Howard Hamilton - Horse Sense

I AM beginning to think that Jamaica's tourism industry is being hijacked by anthropologists and academics. All the talk recently of heritage tourism and community tourism, while not to be discouraged, needs to be balanced by serious input from business people.

We need to take a holistic approach to tourism in Jamaica. I accept that it is important that it enjoys the acceptance and enthusiastic support of the "small man" or its future will be limited, if not grim. However, if tourism is ever to develop the momentum that our economic malaise is demanding that it achieve, performance at a much higher level will be as necessary.

We must accept that a new paradigm has been established. Having ruled the roost for a decade or two with our innovations in all-inclusive resort development, Jamaica has lost ground once again to The Bahamas, the tourism industry of which is being driven by the huge and immensely profitably Atlantis resort/casino/attraction.

I do not advocate that we turn ourselves over to the single-minded pursuit a similarly large and monolithic development. However, we have to develop a suitable response to this trend.
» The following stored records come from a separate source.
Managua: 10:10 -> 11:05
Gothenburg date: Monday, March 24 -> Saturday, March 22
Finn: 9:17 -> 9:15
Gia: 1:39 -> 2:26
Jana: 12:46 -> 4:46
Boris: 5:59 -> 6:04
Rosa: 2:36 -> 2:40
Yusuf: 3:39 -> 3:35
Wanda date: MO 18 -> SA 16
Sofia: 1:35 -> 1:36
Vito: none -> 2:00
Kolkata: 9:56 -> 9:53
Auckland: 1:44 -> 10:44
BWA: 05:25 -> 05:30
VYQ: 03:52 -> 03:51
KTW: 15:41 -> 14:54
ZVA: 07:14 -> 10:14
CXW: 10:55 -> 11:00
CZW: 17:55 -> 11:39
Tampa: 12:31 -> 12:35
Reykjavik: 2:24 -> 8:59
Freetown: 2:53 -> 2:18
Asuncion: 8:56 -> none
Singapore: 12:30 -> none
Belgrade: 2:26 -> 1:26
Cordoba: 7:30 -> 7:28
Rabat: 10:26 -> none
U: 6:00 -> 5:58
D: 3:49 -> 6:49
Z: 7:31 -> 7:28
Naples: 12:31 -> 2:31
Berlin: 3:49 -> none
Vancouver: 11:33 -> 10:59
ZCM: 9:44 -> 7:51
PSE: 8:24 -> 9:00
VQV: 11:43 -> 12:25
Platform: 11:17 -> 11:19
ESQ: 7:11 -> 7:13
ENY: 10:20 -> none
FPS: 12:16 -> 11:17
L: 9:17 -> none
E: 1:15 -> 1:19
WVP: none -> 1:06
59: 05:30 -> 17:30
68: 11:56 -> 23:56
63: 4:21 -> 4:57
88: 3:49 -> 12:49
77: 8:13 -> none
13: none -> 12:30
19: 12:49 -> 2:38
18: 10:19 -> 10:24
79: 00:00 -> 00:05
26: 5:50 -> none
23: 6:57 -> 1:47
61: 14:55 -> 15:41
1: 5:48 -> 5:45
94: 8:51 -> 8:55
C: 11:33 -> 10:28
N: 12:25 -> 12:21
Either we go along to some or the full extent or we create some new and equally exciting way of capturing the consumer's imagination.

I believe Jamaica's hotel room inventory slipped by 13 per cent between 1994 and 1999. We were easily surpassed by Cuba's 43 per cent increase, Cancun's 17 per cent and the Dominican Republic, which took our all-inclusive complex and ran with it to achieve a remarkable 17 per cent growth.

These destinations achieved what they did by a combination of private sector clout (yes, even the Cubans) and public sector pragmatism. Seems to me public pragmatism is in short supply in Jamaica these days.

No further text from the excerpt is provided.